Describing My Internet Surfing Behavior

Bloglines is down today which made me realize what a large chunk of time I spend there. I thought it would be interesting to describe how dull my internet surfing behavior is. This list is in the order of places I go.

  • My Yahoo - this is my homepage and the first thing I see every day. I look at the Headlines from Reuters (Top Stories, Business, US Markets). I also look at Headlines from the New York Times, Washington Post, and BBC. I also check email at Yahoo which isn’t much since everyone now writes to me at:
  • Gmail - I have a personal email account for friends and family (which gets no spam) and a maoxian email account for acquaintances and spammers (Google catches almost all of the spam, thank god).
  • Google Adsense - I next look at my Adsense revenue to see if I broke the 50 cent mark for the day.
  • Sitemeter - I go here to see where my 12 daily visitors are coming from.
  • Bloglines - I review quite a few Headlines, Summaries, and Full Text posts from the various blogs that I follow. I only read a couple dozen blogs closely, but scanning their feeds can still take a lot of time, and if I find anything that looks interesting I post it to:
  • del.icio.us - A great online bookmark site; if I don’t have time to read something in full, or if I find something very cool, I’ll bookmark it here.
    I never ever bookmark anything to my browser anymore. (Yahoo! recently bought del.icio.us, which was a brilliant move.)
  • Anonymouse - If there are any things I have to read at sites that are blocked in China (which includes all typepad and blogspot sites), I use Anonymouse.
  • Wall Street Journal ($ - no link) - I scan the Headlines (”Today’s Print Edition”) and usually end up reading two or three articles in full (usually China-related). I also look at the Asian edition for small reports that didn’t make the US edition.

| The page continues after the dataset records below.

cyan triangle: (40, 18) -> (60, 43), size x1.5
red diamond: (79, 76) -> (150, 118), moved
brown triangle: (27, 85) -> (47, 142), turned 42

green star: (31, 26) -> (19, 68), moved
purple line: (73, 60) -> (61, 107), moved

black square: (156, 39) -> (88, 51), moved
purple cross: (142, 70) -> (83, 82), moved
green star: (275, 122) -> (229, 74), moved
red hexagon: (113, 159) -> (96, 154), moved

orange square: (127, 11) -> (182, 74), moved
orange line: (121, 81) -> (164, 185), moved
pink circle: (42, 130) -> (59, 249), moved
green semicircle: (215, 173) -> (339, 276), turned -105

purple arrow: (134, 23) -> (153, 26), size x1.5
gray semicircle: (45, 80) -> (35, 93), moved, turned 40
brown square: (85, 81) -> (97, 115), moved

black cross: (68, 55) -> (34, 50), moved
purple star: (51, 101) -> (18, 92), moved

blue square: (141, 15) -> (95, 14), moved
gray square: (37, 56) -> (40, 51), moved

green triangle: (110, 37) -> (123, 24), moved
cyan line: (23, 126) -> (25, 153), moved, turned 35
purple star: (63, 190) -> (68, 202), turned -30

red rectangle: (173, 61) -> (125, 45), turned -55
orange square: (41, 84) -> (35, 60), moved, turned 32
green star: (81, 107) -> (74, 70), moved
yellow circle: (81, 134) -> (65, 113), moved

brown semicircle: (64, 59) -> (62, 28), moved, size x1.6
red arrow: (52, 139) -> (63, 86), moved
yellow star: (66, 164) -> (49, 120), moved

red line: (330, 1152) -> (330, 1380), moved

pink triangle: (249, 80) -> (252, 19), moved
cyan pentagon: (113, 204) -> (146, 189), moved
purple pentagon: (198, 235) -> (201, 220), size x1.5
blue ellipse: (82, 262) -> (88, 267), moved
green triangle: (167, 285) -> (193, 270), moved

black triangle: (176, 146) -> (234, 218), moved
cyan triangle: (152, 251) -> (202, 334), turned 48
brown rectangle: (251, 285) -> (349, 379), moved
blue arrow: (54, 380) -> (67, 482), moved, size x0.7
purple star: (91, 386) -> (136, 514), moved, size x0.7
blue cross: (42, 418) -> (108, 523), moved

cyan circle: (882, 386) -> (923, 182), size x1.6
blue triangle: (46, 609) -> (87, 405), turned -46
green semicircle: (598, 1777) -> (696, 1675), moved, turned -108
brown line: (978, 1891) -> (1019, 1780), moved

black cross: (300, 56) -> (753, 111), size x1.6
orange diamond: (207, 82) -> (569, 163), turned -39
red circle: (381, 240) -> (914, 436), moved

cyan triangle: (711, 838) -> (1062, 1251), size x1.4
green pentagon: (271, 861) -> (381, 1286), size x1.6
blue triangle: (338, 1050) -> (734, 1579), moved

That’s it. Pretty boring, eh? Oh, and I never see any online ads because I use Firefox with the precious Adblock extension. When I’m forced to use Microsoft’s
Internet Explorer (in the coffeeshop for instance), I have to stop surfing after about three minutes because I’m being assaulted by ads that I can’t block — how revolting! If you haven’t switched to Firefox, you must be living on the moon.